▸ Required work
The copy you give must match the lines from the top of the data through the line containing "минировании Ельцин-Центра" exactly, and it must hold no pictures.

----- Material to process -----

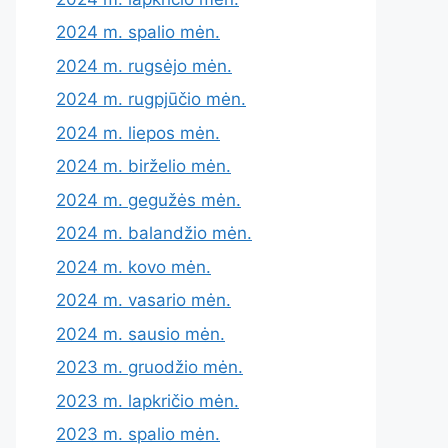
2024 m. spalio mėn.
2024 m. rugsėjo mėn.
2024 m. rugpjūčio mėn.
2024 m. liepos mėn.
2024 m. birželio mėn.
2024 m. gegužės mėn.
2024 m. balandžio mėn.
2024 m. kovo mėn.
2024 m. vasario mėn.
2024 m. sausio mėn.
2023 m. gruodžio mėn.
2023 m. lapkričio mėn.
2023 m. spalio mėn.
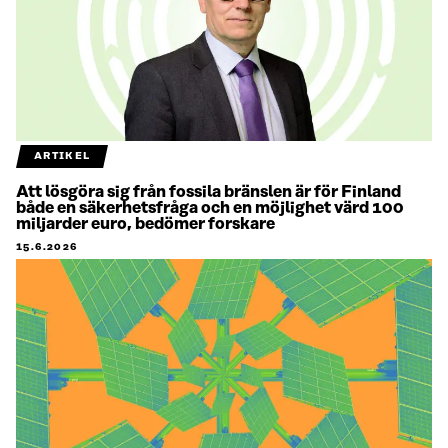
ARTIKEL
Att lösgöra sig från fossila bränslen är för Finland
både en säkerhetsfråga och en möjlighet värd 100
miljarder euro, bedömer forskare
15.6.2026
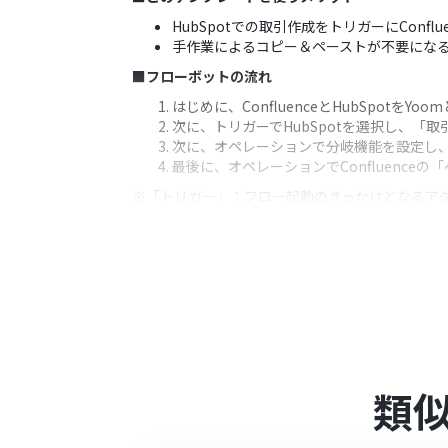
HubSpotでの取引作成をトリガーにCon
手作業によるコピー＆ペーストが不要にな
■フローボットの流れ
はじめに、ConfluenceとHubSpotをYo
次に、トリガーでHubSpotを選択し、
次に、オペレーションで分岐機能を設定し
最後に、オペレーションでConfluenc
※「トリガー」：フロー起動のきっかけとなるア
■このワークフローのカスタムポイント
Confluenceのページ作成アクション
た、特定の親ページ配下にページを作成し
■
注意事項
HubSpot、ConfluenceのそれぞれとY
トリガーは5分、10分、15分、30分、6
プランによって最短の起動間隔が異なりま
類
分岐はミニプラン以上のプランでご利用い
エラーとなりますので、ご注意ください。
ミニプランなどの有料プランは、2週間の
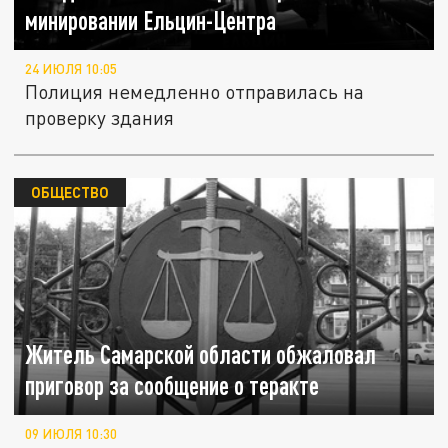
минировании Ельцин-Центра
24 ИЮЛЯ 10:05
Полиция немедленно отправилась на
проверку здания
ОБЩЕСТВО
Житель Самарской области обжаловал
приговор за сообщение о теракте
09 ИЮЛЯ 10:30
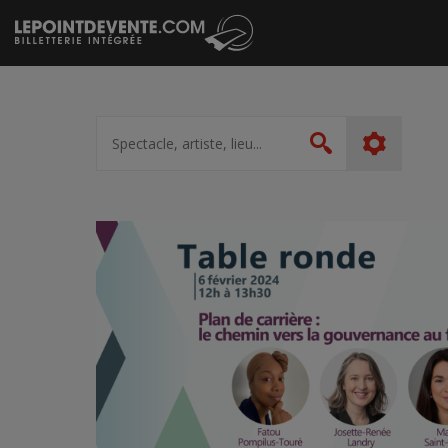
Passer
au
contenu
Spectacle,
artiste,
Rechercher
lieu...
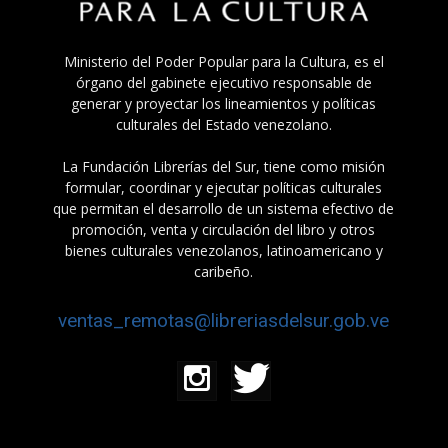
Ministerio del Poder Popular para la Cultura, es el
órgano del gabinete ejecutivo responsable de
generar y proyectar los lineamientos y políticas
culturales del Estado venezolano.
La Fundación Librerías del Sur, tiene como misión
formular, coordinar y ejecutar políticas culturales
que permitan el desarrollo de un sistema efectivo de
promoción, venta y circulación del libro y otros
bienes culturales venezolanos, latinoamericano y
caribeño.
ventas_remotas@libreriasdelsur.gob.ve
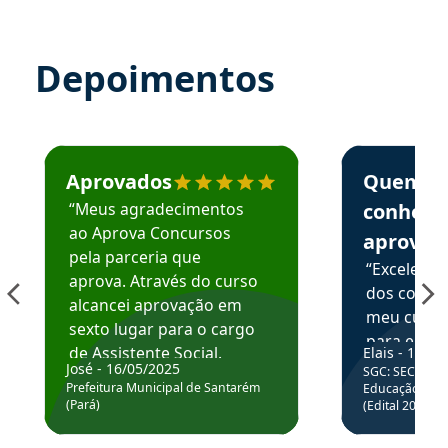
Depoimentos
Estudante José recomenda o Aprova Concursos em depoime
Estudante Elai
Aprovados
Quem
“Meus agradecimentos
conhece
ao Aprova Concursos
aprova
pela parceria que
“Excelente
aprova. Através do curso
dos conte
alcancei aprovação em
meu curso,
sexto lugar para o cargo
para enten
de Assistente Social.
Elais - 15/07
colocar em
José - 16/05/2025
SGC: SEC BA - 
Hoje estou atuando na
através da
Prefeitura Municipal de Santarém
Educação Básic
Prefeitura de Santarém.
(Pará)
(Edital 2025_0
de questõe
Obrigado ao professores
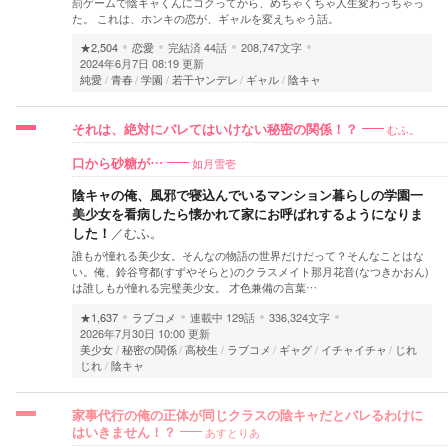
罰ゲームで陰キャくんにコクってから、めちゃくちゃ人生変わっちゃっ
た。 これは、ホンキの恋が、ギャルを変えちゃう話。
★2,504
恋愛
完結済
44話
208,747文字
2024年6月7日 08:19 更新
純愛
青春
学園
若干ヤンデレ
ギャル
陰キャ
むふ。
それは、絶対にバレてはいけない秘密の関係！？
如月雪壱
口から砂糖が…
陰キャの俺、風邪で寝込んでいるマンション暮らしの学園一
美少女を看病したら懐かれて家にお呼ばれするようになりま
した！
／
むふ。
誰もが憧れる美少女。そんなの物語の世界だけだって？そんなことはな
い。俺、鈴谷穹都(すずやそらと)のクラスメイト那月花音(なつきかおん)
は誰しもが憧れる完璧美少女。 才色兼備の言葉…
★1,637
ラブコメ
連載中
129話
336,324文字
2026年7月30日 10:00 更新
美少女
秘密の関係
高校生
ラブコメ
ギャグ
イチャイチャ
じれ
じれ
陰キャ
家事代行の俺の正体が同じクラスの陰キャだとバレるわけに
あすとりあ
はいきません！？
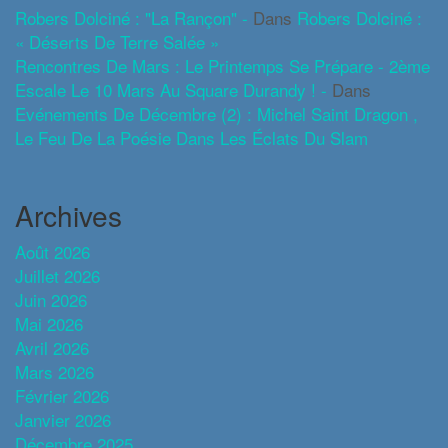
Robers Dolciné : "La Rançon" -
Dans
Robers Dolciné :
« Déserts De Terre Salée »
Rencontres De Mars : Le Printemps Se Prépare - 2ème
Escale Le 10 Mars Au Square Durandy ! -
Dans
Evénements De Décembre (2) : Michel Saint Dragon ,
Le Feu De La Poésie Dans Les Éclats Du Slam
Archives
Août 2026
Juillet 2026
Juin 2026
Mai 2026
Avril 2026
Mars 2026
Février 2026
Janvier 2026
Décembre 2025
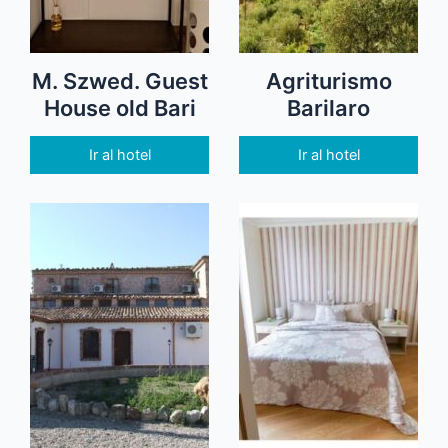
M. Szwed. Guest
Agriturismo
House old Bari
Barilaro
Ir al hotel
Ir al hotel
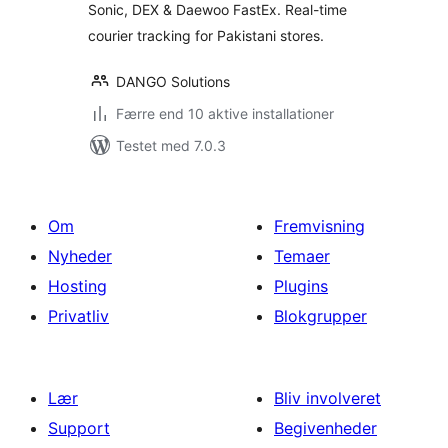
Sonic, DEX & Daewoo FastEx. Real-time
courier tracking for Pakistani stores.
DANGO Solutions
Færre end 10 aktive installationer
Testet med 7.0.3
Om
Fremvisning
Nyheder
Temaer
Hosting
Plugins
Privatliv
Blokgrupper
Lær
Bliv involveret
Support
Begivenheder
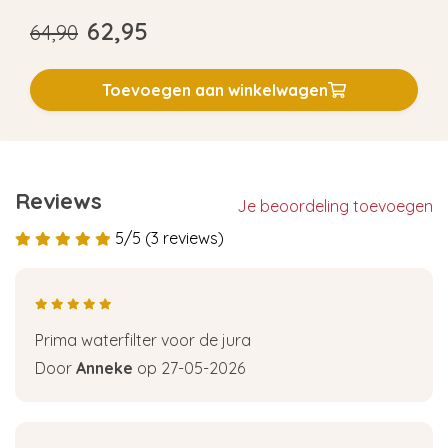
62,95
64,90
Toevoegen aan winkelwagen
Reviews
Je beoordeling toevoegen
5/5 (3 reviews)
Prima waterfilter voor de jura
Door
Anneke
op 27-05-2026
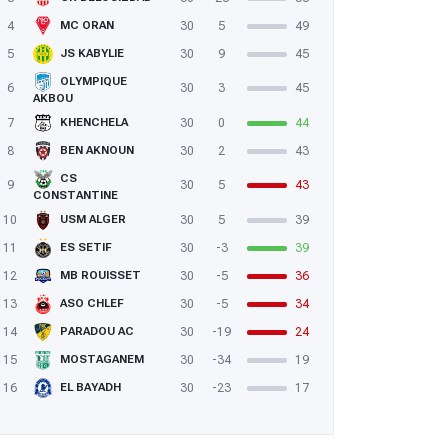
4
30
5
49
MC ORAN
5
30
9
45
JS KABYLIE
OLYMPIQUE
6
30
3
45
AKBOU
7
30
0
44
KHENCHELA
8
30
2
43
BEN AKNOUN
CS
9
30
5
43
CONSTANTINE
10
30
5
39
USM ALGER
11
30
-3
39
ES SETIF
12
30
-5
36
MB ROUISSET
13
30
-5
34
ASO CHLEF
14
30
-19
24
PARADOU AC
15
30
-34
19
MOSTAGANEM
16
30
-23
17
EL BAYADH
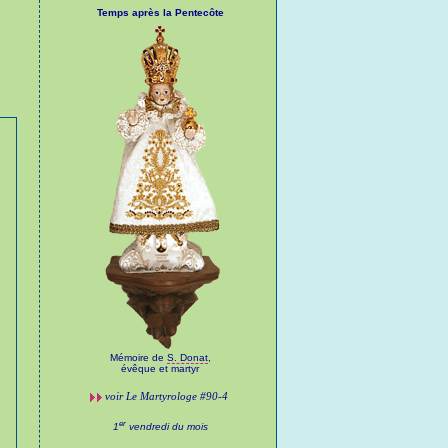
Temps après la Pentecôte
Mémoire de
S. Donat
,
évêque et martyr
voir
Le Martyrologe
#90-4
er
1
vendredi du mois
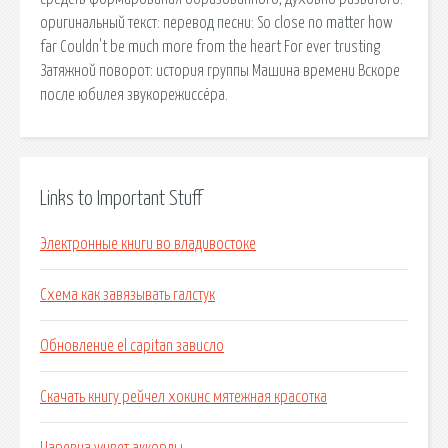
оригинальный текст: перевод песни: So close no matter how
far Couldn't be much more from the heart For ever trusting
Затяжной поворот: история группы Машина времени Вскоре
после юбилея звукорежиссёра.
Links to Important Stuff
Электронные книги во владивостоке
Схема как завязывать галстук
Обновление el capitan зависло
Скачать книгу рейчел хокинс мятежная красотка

-----

▸ Task output
2024 m. spalio mėn.
2024 m. rugsėjo mėn.
2024 m. rugpjūčio mėn.
2024 m. liepos mėn.
2024 m. birželio mėn.
2024 m. gegužės mėn.
2024 m. balandžio mėn.
2024 m. kovo mėn.
2024 m. vasario mėn.
2024 m. sausio mėn.
2023 m. gruodžio mėn.
2023 m. lapkričio mėn.
2023 m. spalio mėn.
ARTIKEL
Att lösgöra sig från fossila bränslen är för Finland
både en säkerhetsfråga och en möjlighet värd 100
miljarder euro, bedömer forskare
15.6.2026
HubSpotでの取引作成をトリガーにCon
手作業によるコピー＆ペーストが不要にな
■フローボットの流れ
はじめに、ConfluenceとHubSpotをYo
次に、トリガーでHubSpotを選択し、
次に、オペレーションで分岐機能を設定し
最後に、オペレーションでConfluenc
※「トリガー」：フロー起動のきっかけとなるア
■このワークフローのカスタムポイント
Confluenceのページ作成アクション
た、特定の親ページ配下にページを作成し
■
注意事項
HubSpot、ConfluenceのそれぞれとY
トリガーは5分、10分、15分、30分、6
プランによって最短の起動間隔が異なりま
類
分岐はミニプラン以上のプランでご利用い
エラーとなりますので、ご注意ください。
ミニプランなどの有料プランは、2週間の
минировании Ельцин-Центра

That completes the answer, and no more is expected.